Oncology
Mantle Cell Lymphoma
Chimeric Antigen Receptor T-Cell Therapy vs Standard of Care in Mantle Cell Lymphoma: Extending Survival in Relapsed/Refractory Disease
Many factors need to be taken into consideration when choosing therapies for our patients with MCL. Patients who are a bit older, which is sometimes the case with MCL, might not be able to tolerate some of our more aggressive treatments. We also need to consider which induction and salvage therapies the patient has already had, as well as any health comorbidities they may have.
If a patient has failed on standard immunochemotherapy, an anti-CD20 antibody, and a BTK inhibitor, then there are not a lot of good options left for that individual. You may try different combinations of standard therapies or different treatment options such as venetoclax or a noncovalent BTK inhibitor. Pirtobrutinib is the only US Food and Drug Administration (FDA)–approved noncovalent BTK inhibitor, and it is typically used when a patient has failed to respond to or cannot tolerate a covalent BTK inhibitor. I definitely consider pirtobrutinib if a patient is not a candidate for CAR T-cell therapy.
CAR T-cell therapy would probably be at the top of my list for patients with MCL who have failed chemotherapy, an anti-CD20 monoclonal antibody, and a BTK inhibitor. This is assuming that they meet other criteria, including having good organ and cardiac function, being in otherwise good health, and being able to tolerate potential side effects. We evaluate patients extensively to make sure that they are candidates for CAR T-cell therapy before starting treatment.

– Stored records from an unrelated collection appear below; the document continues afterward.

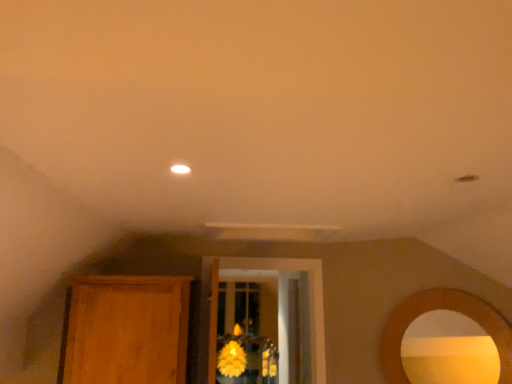 Question: Is there a large distance between matte gold mirror at right and wooden armoire at left?

Choices:
 (A) no
 (B) yes

Answer: (B)

Question: Is matte gold mirror at right next to wooden armoire at left and touching it?

Choices:
 (A) yes
 (B) no

Answer: (B)

Question: From a real-world perspective, is matte gold mirror at right located beneath wooden armoire at left?

Choices:
 (A) yes
 (B) no

Answer: (A)

Question: Is matte gold mirror at right wider than wooden armoire at left?

Choices:
 (A) yes
 (B) no

Answer: (B)

Question: Does matte gold mirror at right have a lesser height compared to wooden armoire at left?

Choices:
 (A) no
 (B) yes

Answer: (B)

Question: In the image, is matte gold mirror at right positioned in front of or behind yellow matte flower at center?

Choices:
 (A) front
 (B) behind

Answer: (A)

Question: In terms of width, does matte gold mirror at right look wider or thinner when compared to yellow matte flower at center?

Choices:
 (A) wide
 (B) thin

Answer: (B)

Question: Looking at the image, does matte gold mirror at right seem bigger or smaller compared to yellow matte flower at center?

Choices:
 (A) big
 (B) small

Answer: (B)

Question: From a real-world perspective, relative to yellow matte flower at center, is matte gold mirror at right vertically above or below?

Choices:
 (A) above
 (B) below

Answer: (A)

Question: From the image's perspective, is yellow matte flower at center located above or below wooden armoire at left?

Choices:
 (A) above
 (B) below

Answer: (B)

Question: Considering the positions of yellow matte flower at center and wooden armoire at left in the image, is yellow matte flower at center wider or thinner than wooden armoire at left?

If the patient is a candidate, we first need to be certain that they have the social support they need to be able to receive CAR T-cell therapy in the outpatient setting, as this therapy requires that patients have a lot of assistance from family members or caregivers. Patients are monitored very carefully for any adverse effects from the treatment for 28 days after CAR T-cell infusion. They have to have a caregiver with them 24/7 during that 28-day period, and that is the part that is sometimes difficult.
It is good to have the option of different CAR T cells for our patients. In the ZUMA-2 study, the response rate to brexucabtagene autoleucel (brexu-cel) was quite high. As time goes on, we are seeing that some patients on brexu-cel therapy are relapsing, especially higher-risk patients who perhaps have a high Ki-67 proliferation index, TP53 abnormalities, or a complex karyotype. Lisocabtagene maraleucel (liso-cel) also has very high response rates and seems to have slightly less toxicity associated with it than brexu-cel, especially less high-grade immune effector cell–associated neurotoxicity syndrome and cytokine release syndrome. So, I think that liso-cel may be an appropriate choice, especially for older patients with more comorbidities.